You know about Chuck Norris facts if you’ve been on the Internet long enough. If you’ve done NaNoWriMo and you run in certain circles, you probably also know about Mattkinsi facts and that you should #lickmattkinsi to improve everything in your life.

But you might not know about Gauss facts, and that’s a crying shame. Carl Freidrich Gauss was one of those genius mathematicians who left no area of math untouched during his lifetime, and mathematicians today know it. You probably know it too, even if your math education ends at high school. Did you ever learn how to take the sum of n consecutive numbers? Your teacher might have told you a story about a mathematician who figured it out, probably involving a brutish schoolteacher who wanted to keep the kids busy only to find out that one kid figured out the solution instantly. That mathematician was probably Gauss, but whether he really did that is debated. There’s also an entire Wikipedia list of things named after Gauss.
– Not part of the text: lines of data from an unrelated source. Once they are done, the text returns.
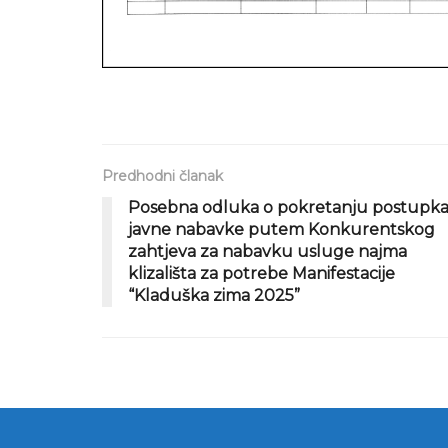
Predhodni članak
Posebna odluka o pokretanju postupk
javne nabavke putem Konkurentskog
zahtjeva za nabavku usluge najma
klizališta za potrebe Manifestacije
“Kladuška zima 2025”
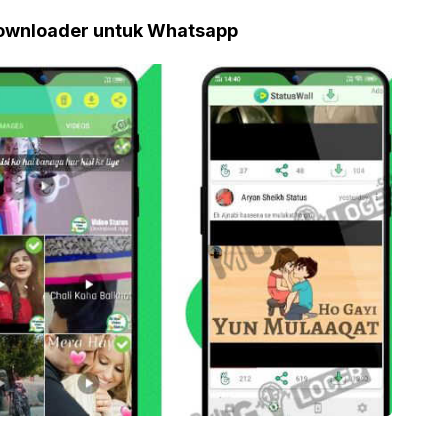
Downloader untuk Whatsapp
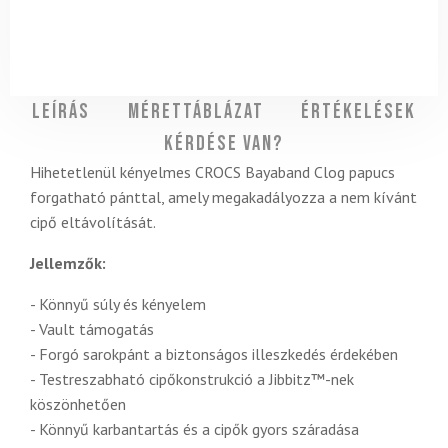
Leírás
Mérettáblázat
Értékelések
Kérdése van?
Hihetetlenül kényelmes CROCS Bayaband Clog papucs
forgatható pánttal, amely megakadályozza a nem kívánt
cipő eltávolítását.
Jellemzők:
- Könnyű súly és kényelem
- Vault támogatás
- Forgó sarokpánt a biztonságos illeszkedés érdekében
- Testreszabható cipőkonstrukció a Jibbitz™-nek
köszönhetően
- Könnyű karbantartás és a cipők gyors száradása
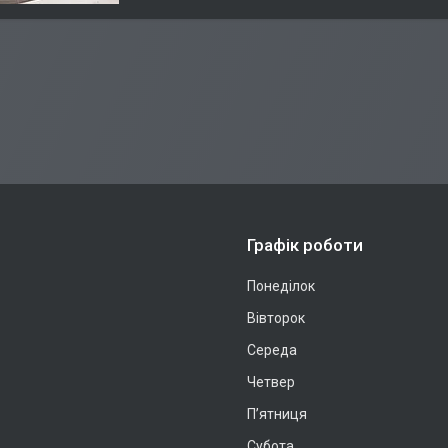
Графік роботи
Понеділок
Вівторок
Середа
Четвер
Пʼятниця
Субота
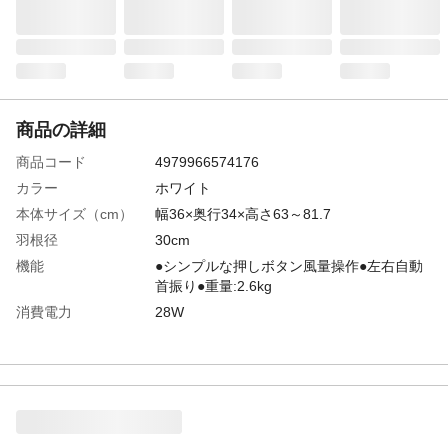
商品の詳細
商品コード
4979966574176
カラー
ホワイト
本体サイズ（cm）
幅36×奥行34×高さ63～81.7
羽根径
30cm
機能
●シンプルな押しボタン風量操作●左右自動
首振り●重量:2.6kg
消費電力
28W
電気代
1時間当たり0.87円 *(電気代)根拠となる計
算式 消費電力(W)÷1，000×料金単価
31(円/kWh)×使用時間(h)
付属品／セット内容
保証書兼取扱説明書
オフタイマー
3時間 切タイマー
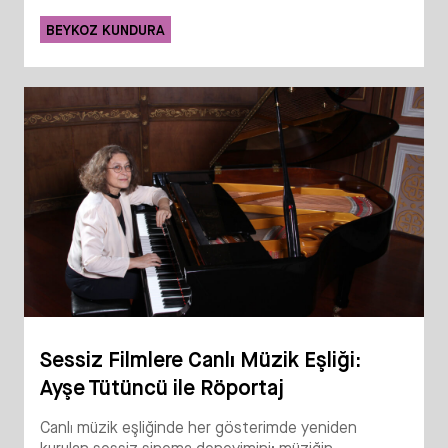
BEYKOZ KUNDURA
Sessiz Filmlere Canlı Müzik Eşliği:
Ayşe Tütüncü ile Röportaj
Canlı müzik eşliğinde her gösterimde yeniden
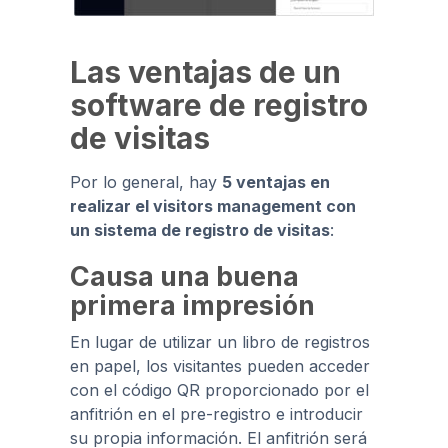
Las ventajas de un
software de registro
de visitas
Por lo general, hay
5 ventajas en
realizar el visitors management con
un sistema de registro de visitas
:
Causa una buena
primera impresión
En lugar de utilizar un libro de registros
en papel, los visitantes pueden acceder
con el código QR proporcionado por el
anfitrión en el pre-registro e introducir
su propia información. El anfitrión será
With all that in mind, there’s definitely a good reason for Gauss to have his facts. These facts are hilarious and nerdy, as you’d expect. I laughed out loud while reading them since I understood almost all of them. The gist is the same as Chuck Norris facts (or any facts of these nature, really). Some of them are funny because they’re not possible in our world, mathematical or not. Others are funny because Gauss is suddenly the supermathematician from above that some have thought of him as. Others… aw, why am I explaining the joke? Go read some of them. Laugh. Look up a couple of the ones you don’t get. Learn something.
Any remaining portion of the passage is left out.